Goal of the exercise » The copy you give must match the listing below exactly and contain no pictures.

-- Given information follows --

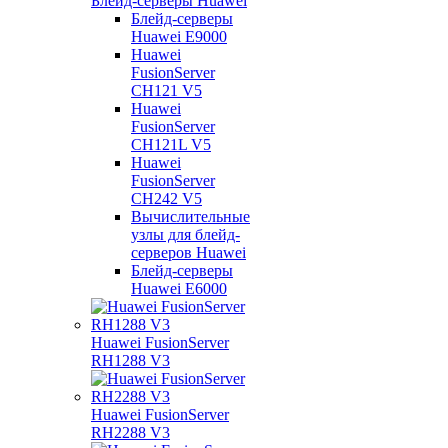
Блейд-серверы Huawei
Блейд-серверы
Huawei E9000
Huawei
FusionServer
CH121 V5
Huawei
FusionServer
CH121L V5
Huawei
FusionServer
CH242 V5
Вычислительные
узлы для блейд-
серверов Huawei
Блейд-серверы
Huawei E6000
Huawei FusionServer
RH1288 V3
Huawei FusionServer
RH2288 V3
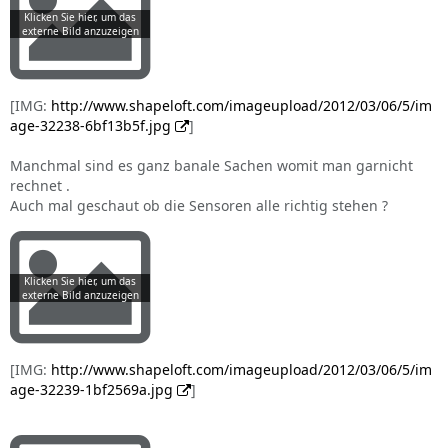
[IMG:
http://www.shapeloft.com/imageupload/2012/03/06/5/im
age-32238-6bf13b5f.jpg
]
Manchmal sind es ganz banale Sachen womit man garnicht
rechnet .
Auch mal geschaut ob die Sensoren alle richtig stehen ?
[IMG:
http://www.shapeloft.com/imageupload/2012/03/06/5/im
age-32239-1bf2569a.jpg
]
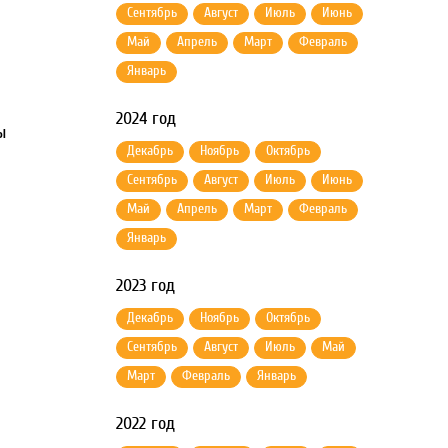
Сентябрь
Август
Июль
Июнь
Май
Апрель
Март
Февраль
Январь
2024 год
ы
Декабрь
Ноябрь
Октябрь
Сентябрь
Август
Июль
Июнь
Май
Апрель
Март
Февраль
Январь
2023 год
Декабрь
Ноябрь
Октябрь
Сентябрь
Август
Июль
Май
Март
Февраль
Январь
2022 год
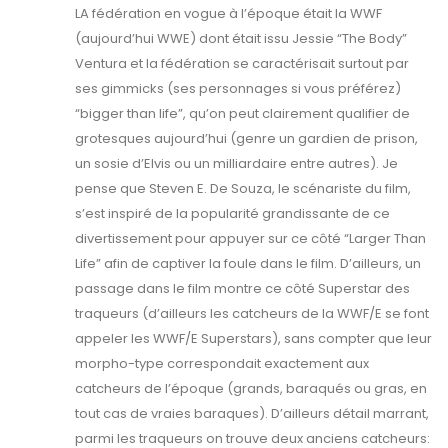
LA fédération en vogue à l’époque était la WWF
(aujourd’hui WWE) dont était issu Jessie “The Body”
Ventura et la fédération se caractérisait surtout par
ses gimmicks (ses personnages si vous préférez)
“bigger than life”, qu’on peut clairement qualifier de
grotesques aujourd’hui (genre un gardien de prison,
un sosie d’Elvis ou un milliardaire entre autres). Je
pense que Steven E. De Souza, le scénariste du film,
s’est inspiré de la popularité grandissante de ce
divertissement pour appuyer sur ce côté “Larger Than
Life” afin de captiver la foule dans le film. D’ailleurs, un
passage dans le film montre ce côté Superstar des
traqueurs (d’ailleurs les catcheurs de la WWF/E se font
appeler les WWF/E Superstars), sans compter que leur
morpho-type correspondait exactement aux
catcheurs de l’époque (grands, baraqués ou gras, en
tout cas de vraies baraques). D’ailleurs détail marrant,
parmi les traqueurs on trouve deux anciens catcheurs:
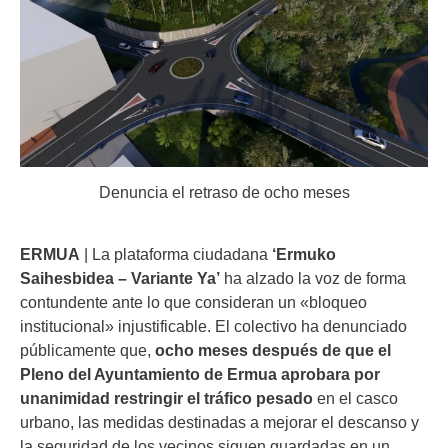
Denuncia el retraso de ocho meses
ERMUA
| La plataforma ciudadana
‘Ermuko
Saihesbidea – Variante Ya’
ha alzado la voz de forma
contundente ante lo que consideran un «bloqueo
institucional» injustificable. El colectivo ha denunciado
públicamente que,
ocho meses después de que el
Pleno del Ayuntamiento de Ermua aprobara por
unanimidad restringir el tráfico pesado
en el casco
urbano, las medidas destinadas a mejorar el descanso y
la seguridad de los vecinos siguen guardadas en un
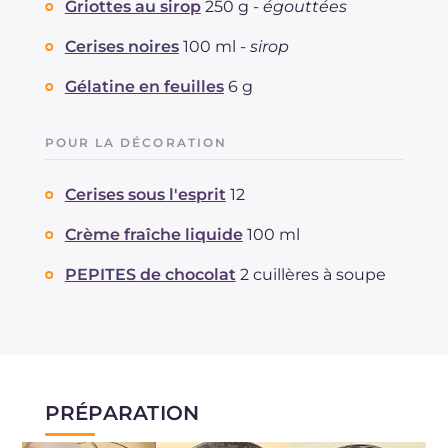
Griottes au sirop
250 g -
égouttées
Cerises noires
100 ml -
sirop
Gélatine en feuilles
6 g
POUR LA DÉCORATION
Cerises sous l'esprit
12
Crème fraîche liquide
100 ml
PEPITES de chocolat
2 cuillères à soupe
PRÉPARATION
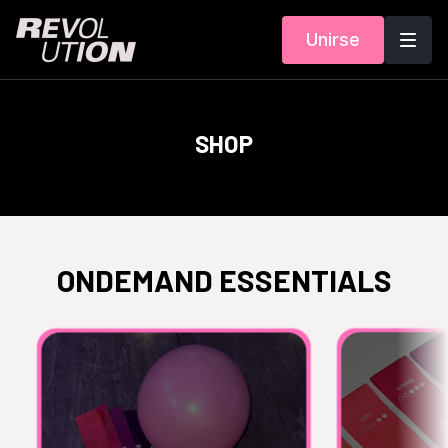
Unirse
SHOP
ONDEMAND ESSENTIALS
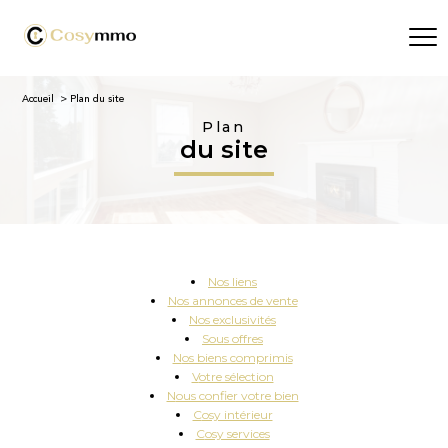
Accueil
Plan du site
Plan
du site
nos liens
nos annonces de vente
nos exclusivités
sous offres
nos biens comprimis
votre sélection
nous confier votre bien
cosy intérieur
cosy services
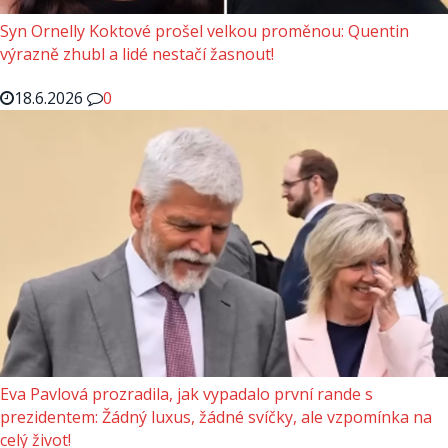
Syn Ornelly Koktové prošel velkou proměnou: Quentin
výrazně zhubl a lidé nestačí žasnout!
18.6.2026
0
Eva Pavlová prozradila, jak vypadalo první rande s
prezidentem: Žádný luxus, žádné svíčky, ale vzpomínka na
celý život!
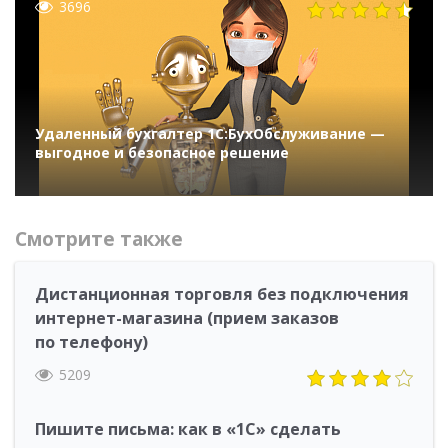
3696
Удаленный бухгалтер 1С:БухОбслуживание —
выгодное и безопасное решение
Смотрите также
Дистанционная торговля без подключения
интернет-магазина (прием заказов
по телефону)
5209
Пишите письма: как в «1С» сделать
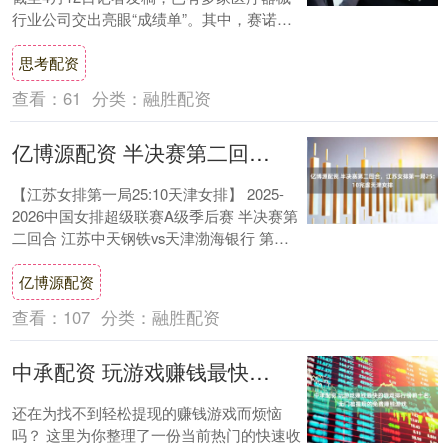
行业公司交出亮眼“成绩单”。其中，赛诺医
疗科学技术股份有限公司（以下简称“赛诺....
思考配资
查看：
61
分类：
融胜配资
亿博源配资 半决赛第二回合，江苏女排第一局25:10完虐天津女排
【江苏女排第一局25:10天津女排】 2025-
2026中国女排超级联赛A级季后赛 半决赛第
二回合 江苏中天钢铁vs天津渤海银行 第一
局：25-10 大比分：1....
亿博源配资
查看：
107
分类：
融胜配资
中承配资 玩游戏赚钱最快的游戏排行榜前十名，无门槛提现的免费赚钱游戏
还在为找不到轻松提现的赚钱游戏而烦恼
吗？ 这里为你整理了一份当前热门的快速收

-- Given information concluded --

Result below »
Блейд-серверы Huawei
Блейд-серверы
Huawei E9000
Huawei
FusionServer
CH121 V5
Huawei
FusionServer
CH121L V5
Huawei
FusionServer
CH242 V5
Вычислительные
узлы для блейд-
серверов Huawei
Блейд-серверы
Huawei E6000
Huawei FusionServer
RH1288 V3
Huawei FusionServer
RH2288 V3
[IMG:
http://www.shapeloft.com/imageupload/2012/03/06/5/im
age-32238-6bf13b5f.jpg
]
Manchmal sind es ganz banale Sachen womit man garnicht
rechnet .
Auch mal geschaut ob die Sensoren alle richtig stehen ?
[IMG:
http://www.shapeloft.com/imageupload/2012/03/06/5/im
age-32239-1bf2569a.jpg
]
Сентябрь
Август
Июль
Июнь
Май
Апрель
Март
Февраль
Январь
2024 год
ы
Декабрь
Ноябрь
Октябрь
Сентябрь
Август
Июль
Июнь
Май
Апрель
Март
Февраль
Январь
2023 год
Декабрь
Ноябрь
Октябрь
Сентябрь
Август
Июль
Май
Март
Февраль
Январь
2022 год
LA fédération en vogue à l’époque était la WWF
(aujourd’hui WWE) dont était issu Jessie “The Body”
Ventura et la fédération se caractérisait surtout par
ses gimmicks (ses personnages si vous préférez)
“bigger than life”, qu’on peut clairement qualifier de
grotesques aujourd’hui (genre un gardien de prison,
un sosie d’Elvis ou un milliardaire entre autres). Je
pense que Steven E. De Souza, le scénariste du film,
s’est inspiré de la popularité grandissante de ce
divertissement pour appuyer sur ce côté “Larger Than
Life” afin de captiver la foule dans le film. D’ailleurs, un
passage dans le film montre ce côté Superstar des
traqueurs (d’ailleurs les catcheurs de la WWF/E se font
appeler les WWF/E Superstars), sans compter que leur
morpho-type correspondait exactement aux
catcheurs de l’époque (grands, baraqués ou gras, en
tout cas de vraies baraques). D’ailleurs détail marrant,
parmi les traqueurs on trouve deux anciens catcheurs:
Denuncia el retraso de ocho meses
ERMUA
| La plataforma ciudadana
‘Ermuko
Saihesbidea – Variante Ya’
ha alzado la voz de forma
contundente ante lo que consideran un «bloqueo
institucional» injustificable. El colectivo ha denunciado
públicamente que,
ocho meses después de que el
Pleno del Ayuntamiento de Ermua aprobara por
unanimidad restringir el tráfico pesado
en el casco
urbano, las medidas destinadas a mejorar el descanso y
la seguridad de los vecinos siguen guardadas en un
Griottes au sirop
250 g -
égouttées
Cerises noires
100 ml -
sirop
Gélatine en feuilles
6 g
POUR LA DÉCORATION
Cerises sous l'esprit
12
Crème fraîche liquide
100 ml
PEPITES de chocolat
2 cuillères à soupe
PRÉPARATION
Unirse
SHOP
ONDEMAND ESSENTIALS
Accueil
Plan du site
Plan
du site
nos liens
nos annonces de vente
nos exclusivités
sous offres
nos biens comprimis
votre sélection
nous confier votre bien
cosy intérieur
cosy services
Syn Ornelly Koktové prošel velkou proměnou: Quentin
výrazně zhubl a lidé nestačí žasnout!
18.6.2026
0
Eva Pavlová prozradila, jak vypadalo první rande s
prezidentem: Žádný luxus, žádné svíčky, ale vzpomínka na
celý život!
3696
Удаленный бухгалтер 1С:БухОбслуживание —
выгодное и безопасное решение
Смотрите также
Дистанционная торговля без подключения
интернет-магазина (прием заказов
по телефону)
5209
Пишите письма: как в «1С» сделать
行业公司交出亮眼“成绩单”。其中，赛诺医
疗科学技术股份有限公司（以下简称“赛诺....
思考配资
查看：
61
分类：
融胜配资
亿博源配资 半决赛第二回合，江苏女排第一局25:10完虐天津女排
【江苏女排第一局25:10天津女排】 2025-
2026中国女排超级联赛A级季后赛 半决赛第
二回合 江苏中天钢铁vs天津渤海银行 第一
局：25-10 大比分：1....
亿博源配资
查看：
107
分类：
融胜配资
中承配资 玩游戏赚钱最快的游戏排行榜前十名，无门槛提现的免费赚钱游戏
还在为找不到轻松提现的赚钱游戏而烦恼
吗？ 这里为你整理了一份当前热门的快速收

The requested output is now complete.